FDA recommends your indications for use address:

  • how the device functions
  • what the device measures and displays
  • when use of the device is indicated.

An example:

The computerized labor monitoring system is intended for monitoring the active phase of labor in women with term pregnancies, vertex presentation, and ruptured membranes. It is intended to be placed when cervical dilation is between 3 cm and 7 cm. The device continuously measures cervical dilation and fetal head station with ultrasound transducers attached to the maternal abdomen and cervix and to the fetal scalp. These measurements are displayed numerically and graphically as a function of time to show the progress of labor.

1The Least Burdensome Provisions - Activities Related to Implementation

2Device Advice

3Format for Traditional and Abbreviated 510(k)s

4The New 510(k) Paradigm

5Refer to Indications for Use Form (PDF File Size: 1.03MB) for the recommended format.

6If FDA makes a substantial equivalence determination based on acceptance criteria, we recommend the subject device be tested and shown to meet these acceptance criteria before being introduced into interstate commerce. If the finished device does not meet the acceptance criteria and thus differs from the device described in the cleared 510(k), FDA recommends you apply the same criteria used to assess modifications to legally marketed devices (21 CFR 807.81(a)(3)) to determine if marketing of the finished device requires clearance of a new 510(k).

7See Required Elements for a Declaration of Conformity to a Recognized Standard (Screening Checklist for All Premarket Notification [510(k)] Submissions.

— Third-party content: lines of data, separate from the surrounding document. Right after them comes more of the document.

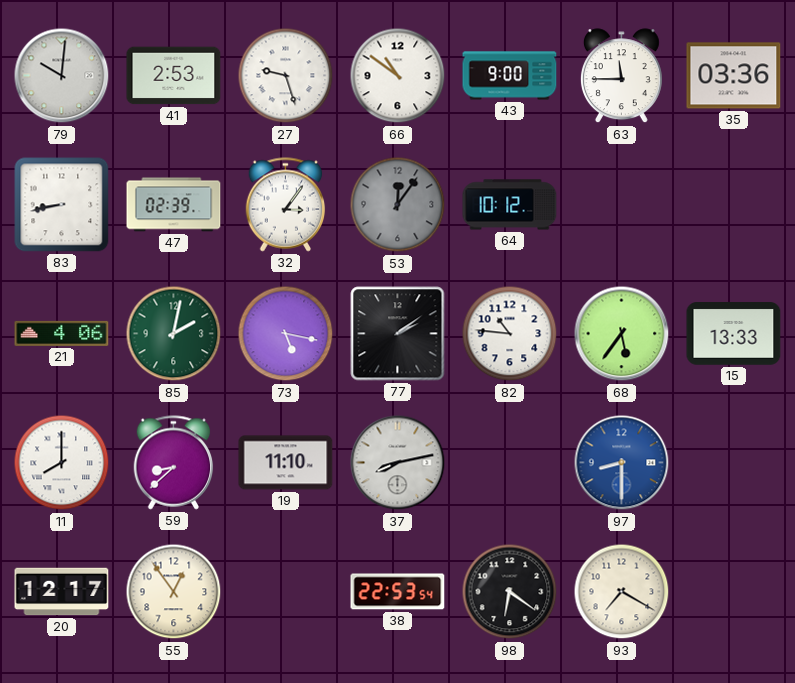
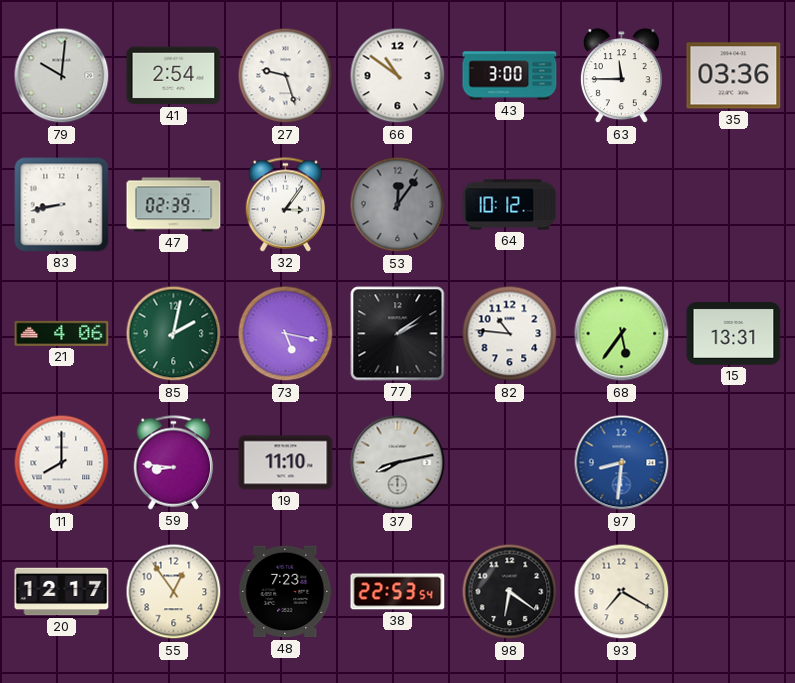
41: 2:53 -> 2:54
43: 9:00 -> 3:00
15: 13:33 -> 13:31
59: 8:38 -> 8:46
97: 8:30 -> 8:31
48: none -> 7:23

8Use of Standards in Substantial Equivalence Determinations; Final Guidance for Industry and FDA

9Information for Manufacturers Seeking Marketing Clearance of Diagnostic Ultrasound Systems and Transducers

10Guidance for the Content of Premarket Submissions for Software Contained in Medical Devices

11Required Biocompatibility Training and Toxicology Profiles for Evaluation of Medical Devices May 1, 1995 (G95-1)

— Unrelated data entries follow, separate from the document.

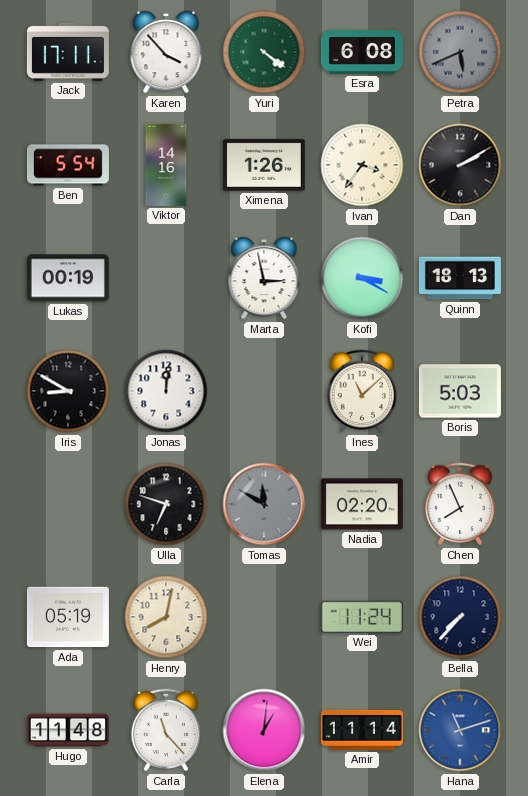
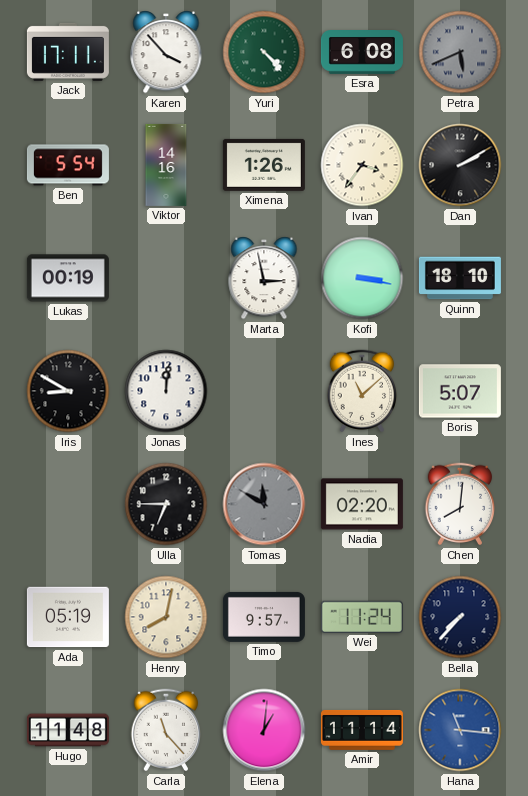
Yuri: 4:21 -> 4:23
Kofi: 3:20 -> 3:17
Quinn: 18:13 -> 18:10
Boris: 5:03 -> 5:07
Ulla: 6:48 -> 6:45
Chen: 7:56 -> 8:01
Timo: none -> 9:57
Hana: 11:12 -> 11:16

12Updated 510(k) Sterility Review Guidance K90-1

13Significant Risk and Nonsignificant Risk Medical Device Studies

14Although the final labeling is not required for 510(k) clearance, final labeling must comply with the requirements of 21 CFR Part 801 before a medical device is introduced into interstate commerce. In addition, final labeling for prescription medical devices must comply with 21 CFR 801.109. Labeling recommendations in this guidance are consistent with the requirements of Part 801.